TRADITIONAL SUMMER PUDDING

SERVES TWO - FOUR

500gs of mixed summer berries

100g castor sugar

4 slices white bread

150ml double cream

Butter Fresh mint

It has been a while since I made a summer pudding, probably because berries are only available for a short period of time.

Because of the bright, fresh colours, this pudding is ideal as a centrepiece on the dinner table for impressing your friends and family.

Usually, I make smaller, individual puddings to serve in the restaurant but here we will make a slightly larger one.

Feel free to adjust the recipe to suit the size of bowl you have or for how many guests you are cooking for.

To begin, remove all the stalks from your berries and place them in a saucepan along with the castor sugar.

Redcurrants, blackcurrants, blackberries and raspberries are ideal.

Afew strawberries can be added also, but they will probably need cut down into halves or quarters. Place the pan on a gentle heat and warm them until the sugar has fully dissolved. The brightly coloured juices from the berries will have started to gather on the bottom of the pan. Don't be tempted to stir the pan, as this will damage the delicate berries.

Give the pan a gentle shake instead.

Once the berries are sitting nicely in their own juices, remove from the heat and allow to cool down.

Meanwhile, lightly butter the inside of a 450ml pudding bowl.

If you are using sliced bread, I would recommend a medium to thick cut.
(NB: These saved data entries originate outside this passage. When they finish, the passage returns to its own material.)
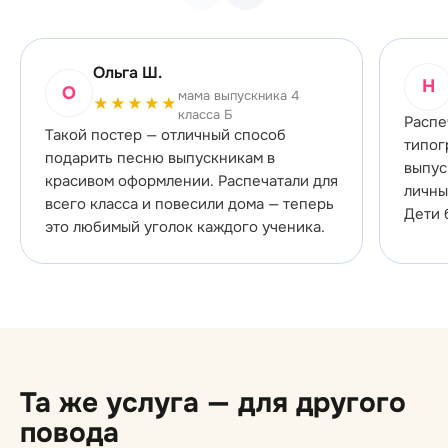
Ольга Ш.
Н
О
мама выпускника 4
★★★★★
класса Б
Распе
Такой постер — отличный способ
типог
подарить песню выпускникам в
выпус
красивом оформлении. Распечатали для
личны
всего класса и повесили дома — теперь
Дети 
это любимый уголок каждого ученика.
Та же услуга — для другого
повода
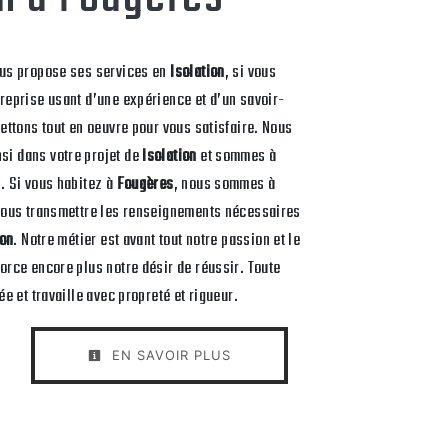
us propose ses services en
Isolation
, si vous
treprise usant d’une expérience et d’un savoir-
mettons tout en oeuvre pour vous satisfaire. Nous
i dans votre projet de
Isolation
et sommes à
. Si vous habitez à
Fougères
, nous sommes à
 vous transmettre les renseignements nécessaires
ion
. Notre métier est avant tout notre passion et le
orce encore plus notre désir de réussir. Toute
ée et travaille avec propreté et rigueur.
EN SAVOIR PLUS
Remove the crusts and carefully line the inside of the pudding bowl. Allow the bread to overlap before pressing down at the seams to ensure there are no gaps. Next, fill the lined bowl with some of the berry mix and juice. Keep the rest aside for serving later.

Finally, cut a slice of bread that will fit perfectly over the top of the berries and press down at the edges.

Wrap the whole bowl in some cling film and place in the fridge to cool down. If you can, cut a piece of thick card the same width as the top of the bowl and place on top along with a small weight to press down on the pudding. When you are ready to serve, remove cling film and turn out onto a cold plate.

If you have trouble turning it out, loosen the pudding from the side of the bowl with a blunt knife or spatula. Using the leftover juices and berries, spoon over any patches of bread that are still white.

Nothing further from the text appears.